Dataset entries
*****

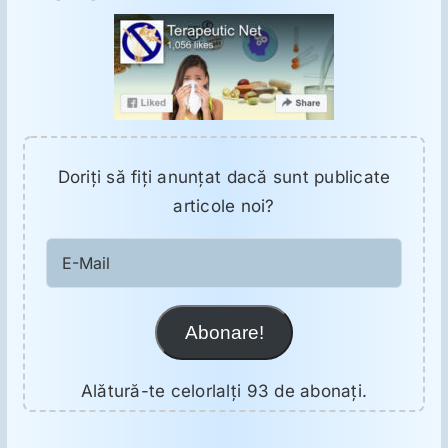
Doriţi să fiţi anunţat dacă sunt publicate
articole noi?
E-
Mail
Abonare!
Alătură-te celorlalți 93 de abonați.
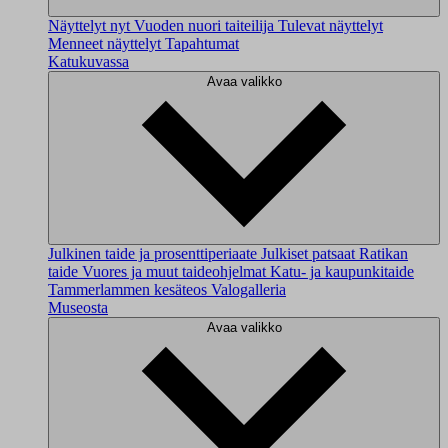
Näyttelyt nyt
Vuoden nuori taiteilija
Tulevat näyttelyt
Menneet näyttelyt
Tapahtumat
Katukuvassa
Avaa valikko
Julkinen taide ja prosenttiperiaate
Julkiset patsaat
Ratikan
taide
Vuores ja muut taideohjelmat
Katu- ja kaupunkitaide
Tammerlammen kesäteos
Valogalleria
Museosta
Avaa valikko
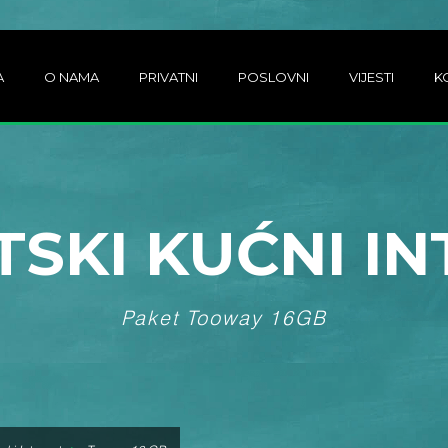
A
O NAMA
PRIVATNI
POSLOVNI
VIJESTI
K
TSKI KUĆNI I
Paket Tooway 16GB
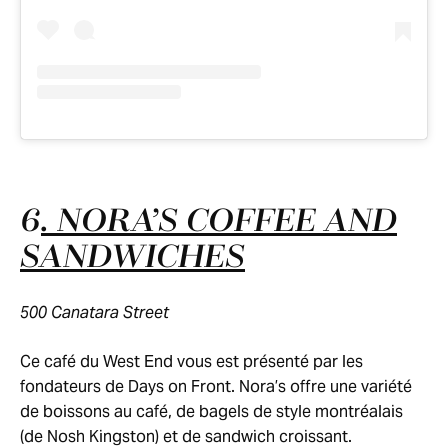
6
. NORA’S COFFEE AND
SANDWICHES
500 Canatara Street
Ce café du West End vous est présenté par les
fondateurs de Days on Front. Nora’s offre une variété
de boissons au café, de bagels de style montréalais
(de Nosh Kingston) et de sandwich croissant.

*****

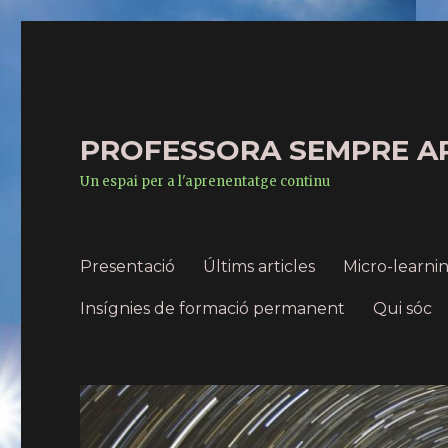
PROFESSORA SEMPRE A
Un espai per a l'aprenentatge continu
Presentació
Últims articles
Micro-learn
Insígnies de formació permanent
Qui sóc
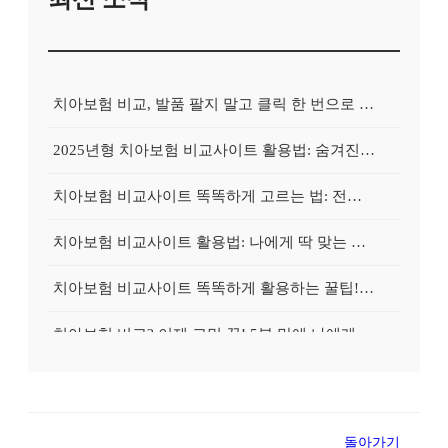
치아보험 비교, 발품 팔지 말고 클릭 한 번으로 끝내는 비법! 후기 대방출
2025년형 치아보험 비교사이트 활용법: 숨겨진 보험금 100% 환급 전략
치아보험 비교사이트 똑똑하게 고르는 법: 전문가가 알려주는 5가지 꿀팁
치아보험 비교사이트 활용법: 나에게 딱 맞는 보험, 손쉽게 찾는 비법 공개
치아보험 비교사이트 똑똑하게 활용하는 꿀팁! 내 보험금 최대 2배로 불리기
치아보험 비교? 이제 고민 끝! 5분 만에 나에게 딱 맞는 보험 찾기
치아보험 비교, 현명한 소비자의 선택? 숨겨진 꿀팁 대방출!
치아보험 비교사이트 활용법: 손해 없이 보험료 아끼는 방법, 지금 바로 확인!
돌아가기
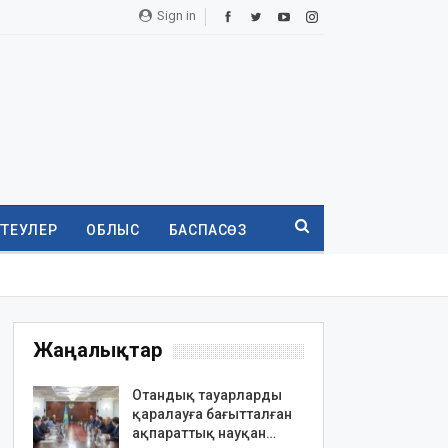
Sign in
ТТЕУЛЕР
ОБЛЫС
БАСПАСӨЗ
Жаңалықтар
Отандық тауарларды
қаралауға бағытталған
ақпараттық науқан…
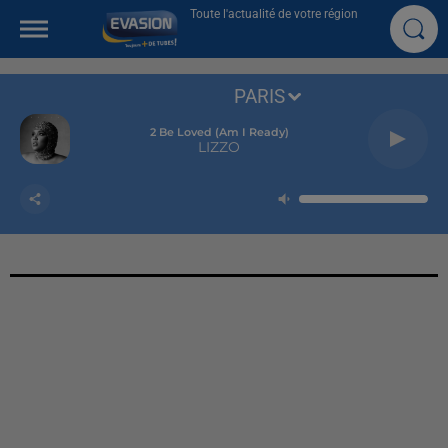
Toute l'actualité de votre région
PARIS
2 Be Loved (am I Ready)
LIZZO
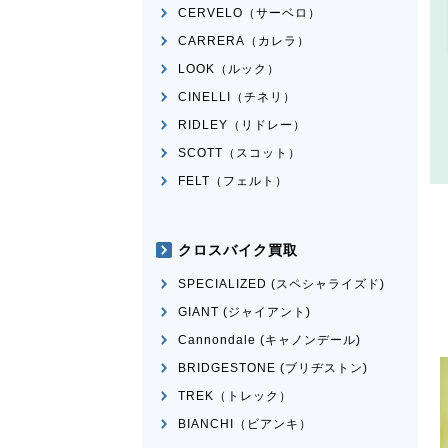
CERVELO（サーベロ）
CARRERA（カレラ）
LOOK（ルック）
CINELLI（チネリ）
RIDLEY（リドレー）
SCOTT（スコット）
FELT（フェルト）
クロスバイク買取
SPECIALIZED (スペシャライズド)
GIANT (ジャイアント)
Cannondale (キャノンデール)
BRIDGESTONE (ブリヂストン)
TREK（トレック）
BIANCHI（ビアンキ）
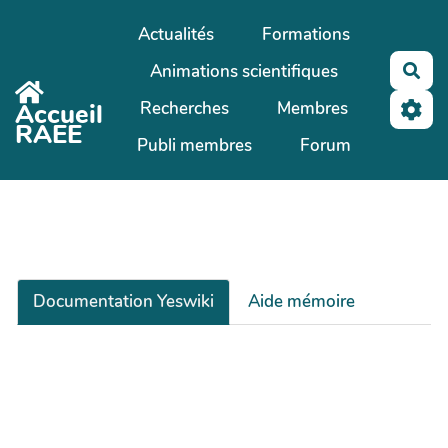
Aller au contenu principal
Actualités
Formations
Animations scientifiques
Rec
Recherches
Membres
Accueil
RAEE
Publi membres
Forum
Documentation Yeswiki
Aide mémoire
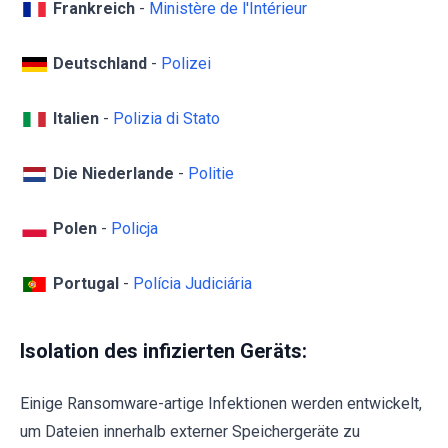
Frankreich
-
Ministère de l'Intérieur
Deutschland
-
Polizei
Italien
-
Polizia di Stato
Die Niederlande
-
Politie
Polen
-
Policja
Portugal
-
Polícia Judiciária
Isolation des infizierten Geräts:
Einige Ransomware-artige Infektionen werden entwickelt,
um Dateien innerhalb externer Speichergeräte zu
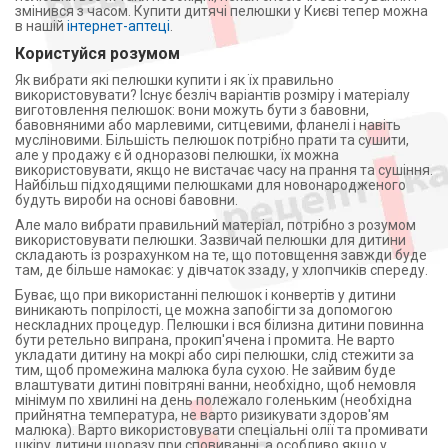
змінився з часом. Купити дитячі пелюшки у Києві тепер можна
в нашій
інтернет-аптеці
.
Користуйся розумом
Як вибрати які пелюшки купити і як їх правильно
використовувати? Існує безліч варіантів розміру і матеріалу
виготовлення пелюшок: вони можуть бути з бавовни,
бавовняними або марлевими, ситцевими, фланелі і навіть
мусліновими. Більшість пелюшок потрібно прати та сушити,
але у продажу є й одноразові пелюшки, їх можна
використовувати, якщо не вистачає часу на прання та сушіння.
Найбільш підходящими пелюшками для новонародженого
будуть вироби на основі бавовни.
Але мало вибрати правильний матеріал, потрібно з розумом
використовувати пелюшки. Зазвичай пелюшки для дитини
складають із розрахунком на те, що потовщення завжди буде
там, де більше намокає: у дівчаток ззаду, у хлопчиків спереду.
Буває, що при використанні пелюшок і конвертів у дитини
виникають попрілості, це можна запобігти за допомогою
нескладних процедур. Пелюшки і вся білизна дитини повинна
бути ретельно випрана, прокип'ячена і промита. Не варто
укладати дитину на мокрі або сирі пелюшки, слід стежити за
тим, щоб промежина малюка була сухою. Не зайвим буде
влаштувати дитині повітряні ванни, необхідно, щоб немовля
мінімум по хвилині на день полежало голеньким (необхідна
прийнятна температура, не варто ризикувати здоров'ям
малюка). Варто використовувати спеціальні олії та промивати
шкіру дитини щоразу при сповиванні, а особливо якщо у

*****

Work instruction
Look through the entries above for the word "якщо". Copy every line where it shows up.

Problem solution
використовувати, якщо не вистачає часу на прання та сушіння.
шкіру дитини щоразу при сповиванні, а особливо якщо у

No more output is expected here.